Course Outline

list Introduction to Statistics: A Modeling Approach

The Correlation Coefficient: Pearson’s r

We originally introduced z scores as a way to compare scores across distributions measured in different units. Recall our comparison of Kargle and Spargle, two different games, with two different scoring systems. By transforming scores into z scores, we could easily compare scores across games by using standard deviations as the unit.

Transforming both outcome and explanatory variables serves a similar function in helping us assess the strength of a bivariate relationship between two quantitative variables independent of the units on which each variable is measured. The slope of the regression line between the standardized variables is called the correlation coefficient, or Pearson’s r.

We originally calculated Pearson’s r by transforming the variables into z scores and then fitting a regression line.

lm(zThumb ~ zHeight, data = Fingers)

It seems like a lot of work to transform variables into z scores and then fit a regression line just to find out what the correlation coefficient is between two variables. Fortunately, R provides an easy way to directly calculate the correlation coefficient (Pearson’s r): the cor() function.

require(mosaic) require(supernova) Fingers <- supernova::Fingers Fingers$zThumb <- zscore(Fingers$Thumb) Fingers$zHeight <- zscore(Fingers$Height) # this calculates the correlation of Thumb and Height cor(Thumb ~ Height, data = Fingers) cor(Thumb ~ Height, data = Fingers) test_function("cor")
DataCamp: ch8-13

L_Ch8_Correlation_7

When r = .39, the slope of the regression line when both variables are standardized is .39. This means that an observation that is one standard deviation above the mean on the explanatory variable (x-axis) is predicted to be .39 standard deviations above the mean on the outcome variable (y-axis).

L_Ch8_Correlation_8

Remember, the best-fitting regression model for Thumb by Height was \(Y_{i} = -3.33 + .96X_{i}\). The slope of .96 indicates an increment of .96 mm of Thumb length for every one inch increase in Height. We will call this slope the unstandardized slope (and we have been representing it as \(b_{1}\)).

While the slope of the standardized regression line is Pearson’s r, the slope of the unstandardized regression line is not directly related to r. However, there is a way to see the strength of the relationship in an unstandardized regression plot; it’s just not the slope!

In an unstandardized scatter plot we can “see” the strength of a bivariate relationship between two quantitative variables by looking at the closeness of the points to the regression line. Pearson’s r is directly related to how closely the points adhere to the regression line. If they cluster tightly, it indicates a strong relationship; if they don’t, it indicates a weak or nonexistent one.
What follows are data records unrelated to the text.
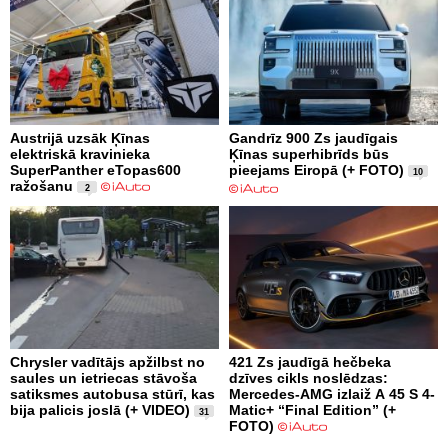
Austrijā uzsāk Ķīnas
Gandrīz 900 Zs jaudīgais
elektriskā kravinieka
Ķīnas superhibrīds būs
SuperPanther eTopas600
pieejams Eiropā (+ FOTO)
10
ražošanu
2
Chrysler vadītājs apžilbst no
421 Zs jaudīgā hečbeka
saules un ietriecas stāvoša
dzīves cikls noslēdzas:
satiksmes autobusa stūrī, kas
Mercedes-AMG izlaiž A 45 S 4-
bija palicis joslā (+ VIDEO)
Matic+ “Final Edition” (+
31
FOTO)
Just as z scores let us compare scores from different distributions, the correlation coefficient gives us a way to compare the strength of a relationship between two variables with that of other relationships between pairs of variables measured in different units.

For example, compare the scatter plots below for Height predicting Thumb (on the left) and Pinkie predicting Thumb (on the right).

L_Ch8_Correlation_9

Correlation measures tightness of the data around the line—the strength of the linear relationship. Judging from the scatter plots, we would say that the relationship between Thumb and Pinkie is stronger because the linear Pinkie model would probably produce better predictions. Another way to say that is this: there is less error around the Pinkie regression line.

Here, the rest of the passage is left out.